A partir del estudio del consumo y dejando algo apartado el marxismo, Castells llegó a la economía y el papel de las nuevas tecnologías. Introdujo el concepto de espacio de los flujos en 1989 (del que hablaremos en este libro) y durante la década de los 90 se dedicó a escribir esta monumental trilogía, que le llevó 12 años. Sin más, pasamos a ella.

Permítannos acabar la presentación diciendo que la lectura de Castells es una delicia. Es un estudioso analítico, empírico, extraordinariamente bien estructurado, que presenta claramente los temas y procede hacia ellos con un gran despliegue de datos.

Este libro estudia el surgimiento de una nueva estructura social, manifestada bajo distintas formas, según la diversidad de culturas e instituciones de todo el planeta. Esta nueva estructura social está asociada con la aparición de un nuevo modo de desarrollo, el informacionalismo, definido históricamente por la reestructuración del modo capitalista de producción hacia finales del siglo XX. (p. 44)

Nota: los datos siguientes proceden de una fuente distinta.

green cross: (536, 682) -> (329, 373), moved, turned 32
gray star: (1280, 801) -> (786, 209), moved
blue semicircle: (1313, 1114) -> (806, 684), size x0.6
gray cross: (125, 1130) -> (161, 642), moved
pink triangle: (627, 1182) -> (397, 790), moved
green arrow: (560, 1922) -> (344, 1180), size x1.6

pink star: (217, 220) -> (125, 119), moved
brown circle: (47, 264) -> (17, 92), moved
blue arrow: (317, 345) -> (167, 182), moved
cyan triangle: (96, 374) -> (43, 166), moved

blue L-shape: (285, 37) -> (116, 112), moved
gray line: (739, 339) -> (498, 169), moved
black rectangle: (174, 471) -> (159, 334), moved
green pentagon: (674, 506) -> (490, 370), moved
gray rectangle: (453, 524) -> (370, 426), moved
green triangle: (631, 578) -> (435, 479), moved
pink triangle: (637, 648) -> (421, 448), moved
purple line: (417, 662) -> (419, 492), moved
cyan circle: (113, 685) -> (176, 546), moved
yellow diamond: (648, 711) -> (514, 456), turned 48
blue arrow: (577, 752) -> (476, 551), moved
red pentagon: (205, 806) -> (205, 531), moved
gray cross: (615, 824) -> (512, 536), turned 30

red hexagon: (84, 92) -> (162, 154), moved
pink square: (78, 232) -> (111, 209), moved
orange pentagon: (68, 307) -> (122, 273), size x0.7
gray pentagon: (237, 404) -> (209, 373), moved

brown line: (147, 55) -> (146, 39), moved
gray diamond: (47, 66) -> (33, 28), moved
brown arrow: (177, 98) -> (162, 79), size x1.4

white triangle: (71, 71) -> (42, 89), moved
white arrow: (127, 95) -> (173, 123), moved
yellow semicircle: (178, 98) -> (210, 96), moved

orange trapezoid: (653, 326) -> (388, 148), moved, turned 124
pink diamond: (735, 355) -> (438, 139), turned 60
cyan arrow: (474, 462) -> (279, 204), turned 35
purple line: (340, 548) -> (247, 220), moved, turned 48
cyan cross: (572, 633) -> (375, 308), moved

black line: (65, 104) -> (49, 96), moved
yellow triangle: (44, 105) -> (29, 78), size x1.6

Las sociedades, sigue Castells en el prólogo, están organizadas en torno a procesos humanos estructurados por relaciones de producción, experiencia y poder:

  • producción: la acción de la humanidad sobre la materia (naturaleza) en su propio beneficio para convertirla en un producto, el consumo de parte de este producto y la acumulación del excedente para la inversión;
  • experiencia: «la acción de los sujetos humanos sobre sí mismos, determinada por la interacción de sus identidades biológicas y culturales y en relación con su entorno social y natural. Se construye en torno a la búsqueda infinita de la satisfacción de las necesidades y los deseos humanos;
  • poder: la relación entre los sujetos humanos sobre esta base de producción y experiencia y la imposición de unos sujetos sobre otros mediante la violencia o la amenaza de dicha violencia; «las instituciones de la sociedad se han erigido para reforzar las relaciones de poder existentes en cada periodo histórico, incluidos los controles, límites y contratos sociales logrados en las luchas por el poder».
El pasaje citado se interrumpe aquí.